Sections 275 and 78 shall not apply to any tax which is not allowable as a credit under subsection (a) by reason of this subsection.
(7) Regulations
The Secretary may issue such regulations or other guidance as is necessary or appropriate to carry out the purposes of this subsection, including to exempt from the application of this subsection certain covered asset acquisitions, and relevant foreign assets with respect to which the basis difference is de minimis.
(n) Cross reference
(1) For deductions of income, war profits, and excess profits taxes paid to a foreign country or a possession of the United States, see sections 164 and 275.

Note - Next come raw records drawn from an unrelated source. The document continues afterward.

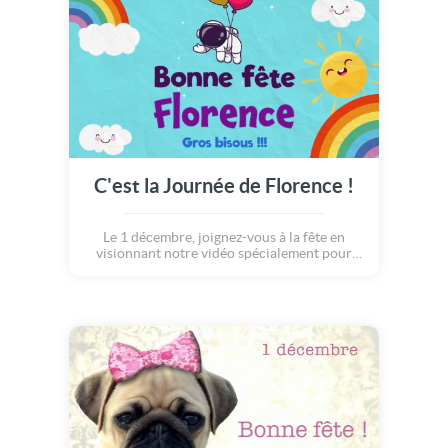
C'est la Journée de Florence !
Le 1 décembre, joignez-vous à la fête en
visionnant notre vidéo spécialement pour
Florence.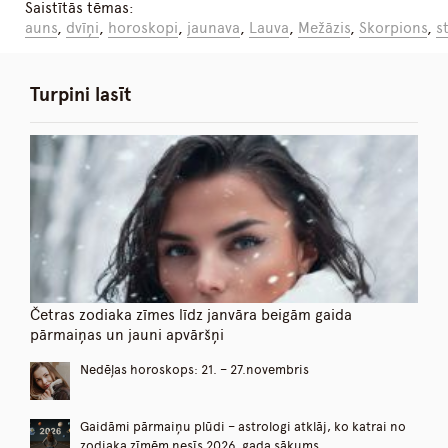
Saistītās tēmas:
auns
,
dvīņi
,
horoskopi
,
jaunava
,
Lauva
,
Mežāzis
,
Skorpions
,
s
Turpini lasīt
Četras zodiaka zīmes līdz janvāra beigām gaida
pārmaiņas un jauni apvāršņi
Nedēļas horoskops: 21. – 27.novembris
Gaidāmi pārmaiņu plūdi – astrologi atklāj, ko katrai no
zodiaka zīmēm nesīs 2026. gada sākums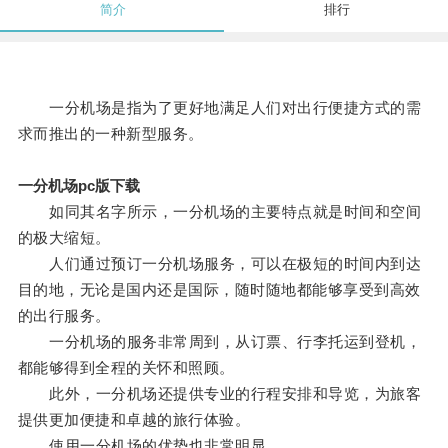
简介
排行
一分机场是指为了更好地满足人们对出行便捷方式的需
求而推出的一种新型服务。
一分机场pc版下载
如同其名字所示，一分机场的主要特点就是时间和空间
的极大缩短。
人们通过预订一分机场服务，可以在极短的时间内到达
目的地，无论是国内还是国际，随时随地都能够享受到高效
的出行服务。
一分机场的服务非常周到，从订票、行李托运到登机，
都能够得到全程的关怀和照顾。
此外，一分机场还提供专业的行程安排和导览，为旅客
提供更加便捷和卓越的旅行体验。
使用一分机场的优势也非常明显。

(2) For right of each partner to make election under this section, see section 703 (b).
(3) For right of estate or trust to the credit for taxes imposed by foreign countries and possessions of the United States under this section, see section 642 (a).
(4) For reduction of credit for failure of a United States person to furnish certain information with respect to a foreign corporation or partnership controlled by him, see section 6038.